LINE of the weekend is a fairly cut-and-dried affair this week, with Kilkenny hurler Pádraig Walsh the only contestant.
Having played a starring role in captaining Maynooth University to the Ryan Cup – intervarsity hurling’s second tier – against Ulster University in Mallow, Walsh went up to collect the cup. Along with the usual thanks to team-mates, sponsors, backroom team and those associated with GAA in the college, Walsh reserved special praise for a man whose role had been absolutely integral in their journey.
“Thanks very much to the bus driver,” he said, “only for him we wouldn't have got here today.” Funny and true, hard to argue with it.
It was strange to be present at two games in a Cork venue and not have any Cork player featuring, but such is the way with how the Fitzgibbon Cup panned out this year. Mallow had been set as the venue for the finals weekend in advance, though there was a deviation in that the Fitz semi-finals were played in advance rather than on the Friday, as had usually been the case.
Sunday brought us to Páirc Uí Chaoimh for the league double-header. Traffic and its effect on parking is always a big consideration for such occasions and we can safely say that 80 minutes before throw-in is the earliest we have ever arrived for a Cavan game.

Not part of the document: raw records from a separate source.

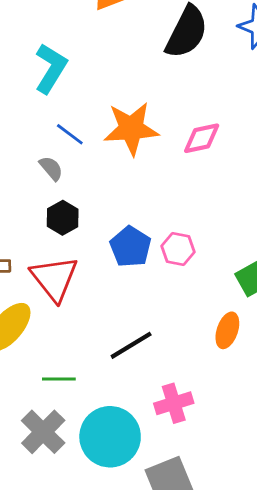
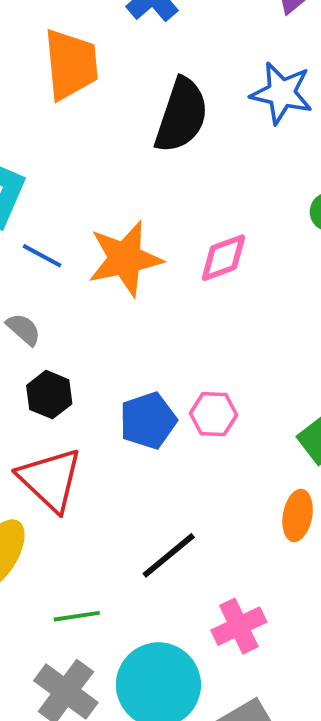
blue line: (70, 134) -> (42, 256), moved
blue pentagon: (130, 247) -> (148, 421), turned 30

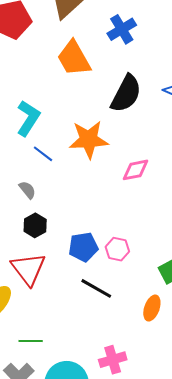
orange trapezoid: (71, 64) -> (74, 58), turned 147
orange star: (125, 259) -> (89, 140), moved
black line: (169, 555) -> (96, 288), moved, turned 60

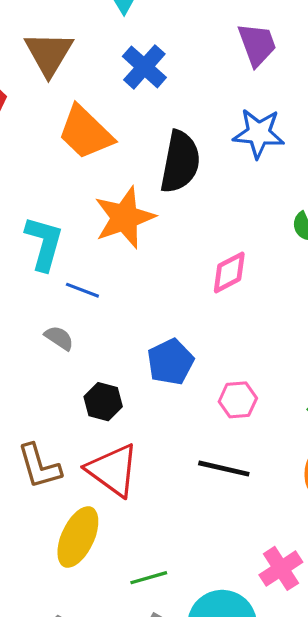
orange star: (89, 140) -> (125, 217), moved
gray semicircle: (27, 190) -> (59, 338), moved
blue pentagon: (83, 247) -> (170, 362), moved

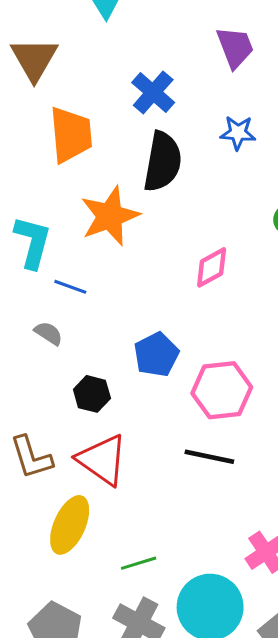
blue cross: (144, 67) -> (153, 92), moved
orange trapezoid: (85, 133) -> (71, 135), turned -138
blue star: (259, 133) -> (238, 133), size x0.7
pink hexagon: (238, 400) -> (222, 390), size x1.6

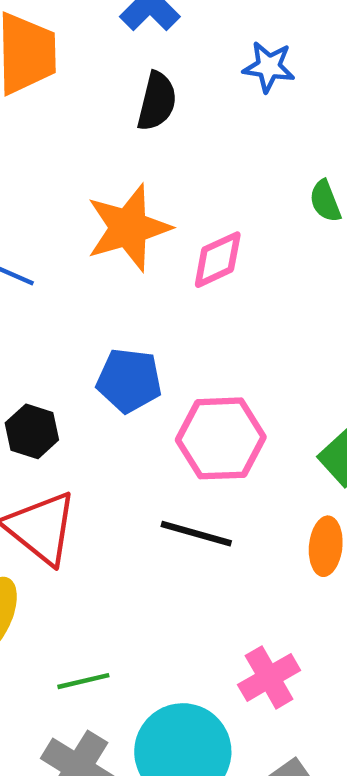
black semicircle: (163, 162) -> (157, 101), size x0.7
orange star: (110, 216) -> (129, 228), moved
blue pentagon: (156, 355) -> (129, 380), turned 30

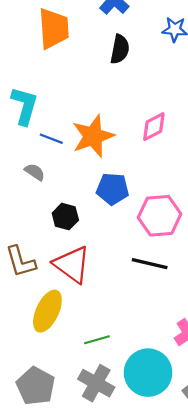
orange star: (129, 228) -> (93, 136), moved

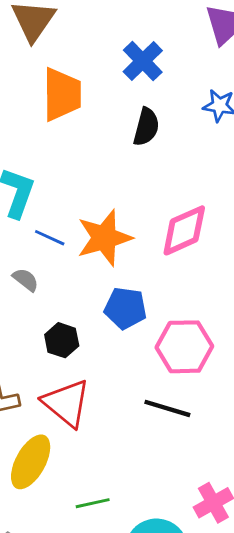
pink diamond: (154, 127) -> (184, 230), size x1.4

The match programmes for league games always have player profiles and these can provide interesting insights. For instance, Cork footballer Mark Collins had as his favourite film Mike Bassett England Manager – perhaps taking inspiration from an underdog success story? – while hurler Shane Kingston opted for Christopher Nolan’s three-and-a-half-hour-long Interstellar, where Matthew McConaughey plays his part in helping the world’s population move to a new planet after Earth becomes inhabitable.
For his favourite venue, Kingston opted for Moneygourney, home of Douglas Hall AFC, though his choice of his father Kingston as his biggest influence was a bit more straightforward.
The one change that Waterford’s Pauric Mahony would make to hurling would be to allow two points for a sideline cut, and this is a suggestion which pops up with some regularity. In his autobiography in 2002, Justin McCarthy went a step further and suggested that a free-taker taking the ground option should be similarly rewarded.
It would certainly provide interest if a side were a point down in injury time and conceded a free in range. In addition, teams coming up against opponents with ground-striking specialists in their ranks may be less likely to give away frees, which would lead to a more open game. We can but forlornly hope.
The hopes will be less forlorn on St Patrick’s Day when Nemo Rangers go into battle in the All-Ireland Club SFC final against Galway’s Corofin.
It’ll be exactly a decade since Nemo’s last appearance in the national decider, losing to Dublin’s St Vincent’s in 2008, while it’ll have been 15 years since the win over Crossmolina Deel Rovers.
Nemo’s consistent regeneration is a massive achievement, proof that an ethos and a heritage can run through the veins of a club, even as the personnel changes. Though of course, part of Nemo’s success is the fact that the older players get involved at underage level, ensuring that the younger intake learn almost by osmosis what it means to wear the black and green jersey.
But it’s not all elitist either. In a piece for The Irish News last week, Cahair O’Kane spoke to Joe Kavanagh, who is part of the Nemo backroom team alongside his brother Larry.
He pointed out that, in age-grades where Nemo can fill two teams, they don’t go with A and B selections but rather spread the talent evenly, ensuring that the weaker players benefit and in time become key team members.
It means that Nemo mightn’t win that much at underage but nobody is really concerned once they have a high percentage of players staying with through to adulthood. With results like they have had and will surely continue to have – hopefully in a few weeks’ time – it’s hard to argue with the merits of such an approach.